First. Business is very efficient in collecting taxes.

Second: Tax business for activities that you want to discourage. Seattle and Philadelphia did with with sugar drinks. Lots of states including Washington do it with alcohol and tobacco.

If we were serious about global warming we would tax Boeing and airplane travel. We can easily reduce the number of climate changing flights by taxing the hell out of air travel. Instead Washington state gave Boeing nine billion in tax breaks!!!

Third: This was really popular in Washington state prior to the 1980's and the start of the corporate tax breaks by the same political party that supposedly doesn't like corporate tax breaks!! Washington state is an export state. We basically export everything of importance. So by placing taxes on products for export we essentially get the tax revenue without providing any taxpayer services.

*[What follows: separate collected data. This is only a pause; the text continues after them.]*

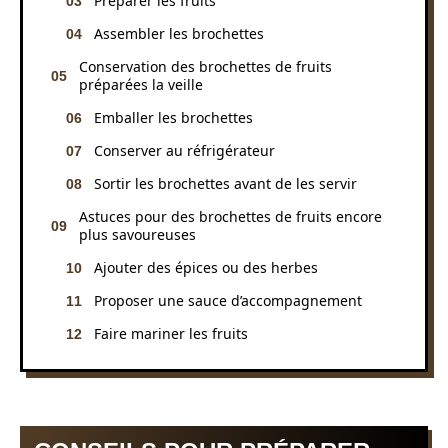
Préparer les fruits
Assembler les brochettes
Conservation des brochettes de fruits
préparées la veille
Emballer les brochettes
Conserver au réfrigérateur
Sortir les brochettes avant de les servir
Astuces pour des brochettes de fruits encore
plus savoureuses
Ajouter des épices ou des herbes
Proposer une sauce d’accompagnement
Faire mariner les fruits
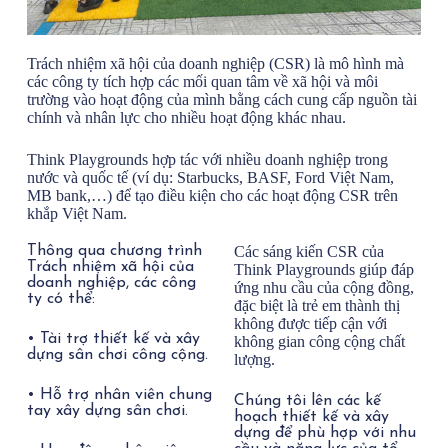
Trách nhiệm xã hội của doanh nghiệp (CSR) là mô hình mà
các công ty tích hợp các mối quan tâm về xã hội và môi
trường vào hoạt động của mình bằng cách cung cấp nguồn tài
chính và nhân lực cho nhiều hoạt động khác nhau.
Think Playgrounds hợp tác với nhiều doanh nghiệp trong
nước và quốc tế (ví dụ: Starbucks, BASF, Ford Việt Nam,
MB bank,…) để tạo điều kiện cho các hoạt động CSR trên
khắp Việt Nam.
Thông qua chương trình
Các sáng kiến ​​CSR của
Trách nhiệm xã hội của
Think Playgrounds giúp đáp
doanh nghiệp, các công
ứng nhu cầu của cộng đồng,
ty có thể:
đặc biệt là trẻ em thành thị
không được tiếp cận với
•
Tài trợ thiết kế và xây
không gian công cộng chất
dựng sân chơi công cộng.
lượng.
•
Hỗ trợ nhân viên chung
Chúng tôi lên các kế
tay xây dựng sân chơi.
hoạch thiết kế và xây
dựng để phù hợp với nhu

Prior to the 1980's the Shah of Iran, the rich Arabs, rock stars, and airlines around the world paid Washington sales tax on the sale of Boeing aircraft. It was a great deal for the state of Washington, but that tax is now gone. I am sure every Washington resident that buys a 737 is glad for it!!

There were other tax changes that exempted the corporations in Washington state from paying taxes. The difference has been made up with sin taxes on alcohol and tobacco, increases in sales tax, and small business taxes.

That is the reason Washington tax structure is viewed as regressive.

Taxes bring us back to the Laffer Curve...it does work for business as well as individuals. All of it is a balancing act that I wish would have more fairness attached to it.

But taxing business. No brainer in many cases.